Material supplied –
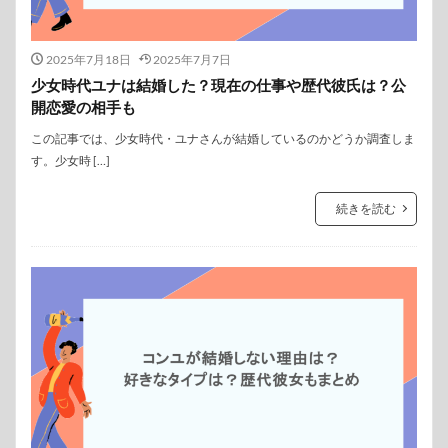
2025年7月18日
2025年7月7日
少女時代ユナは結婚した？現在の仕事や歴代彼氏は？公
開恋愛の相手も
この記事では、少女時代・ユナさんが結婚しているのかどうか調査しま
す。少女時 […]
続きを読む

Description of the task – Your answer must be an exact repeat of the records above, with no pictures in it.

Result for this task –
2025年7月18日
2025年7月7日
少女時代ユナは結婚した？現在の仕事や歴代彼氏は？公
開恋愛の相手も
この記事では、少女時代・ユナさんが結婚しているのかどうか調査しま
す。少女時 […]
続きを読む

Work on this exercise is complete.